-------- DATA PROVIDED --------

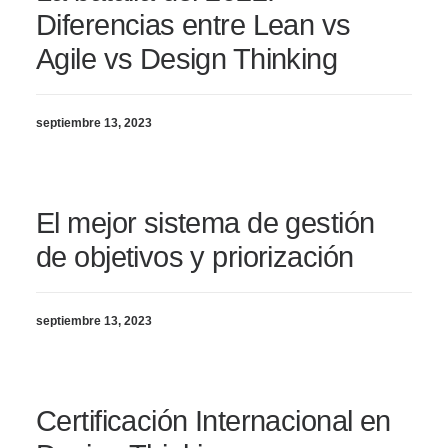
Diferencias entre Lean vs
Agile vs Design Thinking
septiembre 13, 2023
El mejor sistema de gestión
de objetivos y priorización
septiembre 13, 2023
Certificación Internacional en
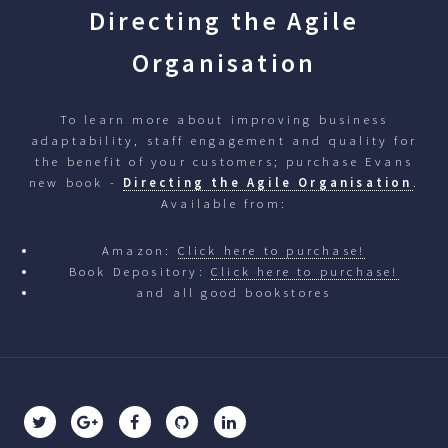
Directing the Agile
Organisation
To learn more about improving business
adaptability, staff engagement and quality for
the benefit of your customers; purchase Evans
new book -
Directing the Agile Organisation
.
Available from:
Amazon:
Click here to purchase!
Book Depository:
Click here to purchase!
and all good bookstores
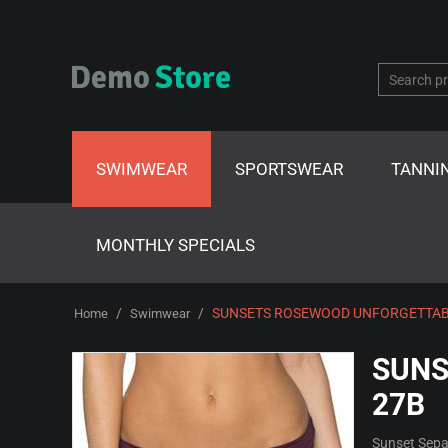
SWIMWEAR
SPORTSWEAR
TANNI
MONTHLY SPECIALS
/
/
SUNSETS ROSEWOOD UNFORGETTAB
Home
Swimwear
SUNS
27B
Sunset Sepa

--------

Look through the records and copy every line that has the word "Organisation".

Organisation
Directing the Agile Organisation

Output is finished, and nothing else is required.